▶ _Assignment_:
Please copy each line of the listing that includes the string "Napa".
━━━━━━
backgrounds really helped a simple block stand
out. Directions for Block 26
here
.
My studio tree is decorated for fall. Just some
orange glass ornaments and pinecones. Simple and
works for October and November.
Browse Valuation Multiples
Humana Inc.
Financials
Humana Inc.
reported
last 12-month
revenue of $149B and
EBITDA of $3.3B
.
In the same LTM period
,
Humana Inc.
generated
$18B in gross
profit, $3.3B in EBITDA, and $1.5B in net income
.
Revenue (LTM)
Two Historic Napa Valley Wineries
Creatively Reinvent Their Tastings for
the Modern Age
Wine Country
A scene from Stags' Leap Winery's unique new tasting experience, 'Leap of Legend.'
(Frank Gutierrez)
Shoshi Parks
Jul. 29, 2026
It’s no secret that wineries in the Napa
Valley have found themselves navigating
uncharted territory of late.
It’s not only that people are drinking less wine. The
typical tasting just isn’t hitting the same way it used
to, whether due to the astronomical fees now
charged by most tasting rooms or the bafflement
━━━━━━
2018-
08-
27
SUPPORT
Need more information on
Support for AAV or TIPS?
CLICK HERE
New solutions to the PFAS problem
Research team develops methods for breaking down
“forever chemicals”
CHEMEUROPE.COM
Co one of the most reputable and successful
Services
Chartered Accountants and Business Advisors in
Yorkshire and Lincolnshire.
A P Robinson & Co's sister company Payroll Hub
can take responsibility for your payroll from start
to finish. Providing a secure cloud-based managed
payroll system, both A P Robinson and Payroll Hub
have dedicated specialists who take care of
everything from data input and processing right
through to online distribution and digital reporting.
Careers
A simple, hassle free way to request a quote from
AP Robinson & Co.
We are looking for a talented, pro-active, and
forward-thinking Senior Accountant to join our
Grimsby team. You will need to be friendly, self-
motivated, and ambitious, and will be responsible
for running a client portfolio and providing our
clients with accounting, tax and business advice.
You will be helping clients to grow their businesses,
━━━━━━
▶ _Answer_:
Two Historic Napa Valley Wineries
It’s no secret that wineries in the Napa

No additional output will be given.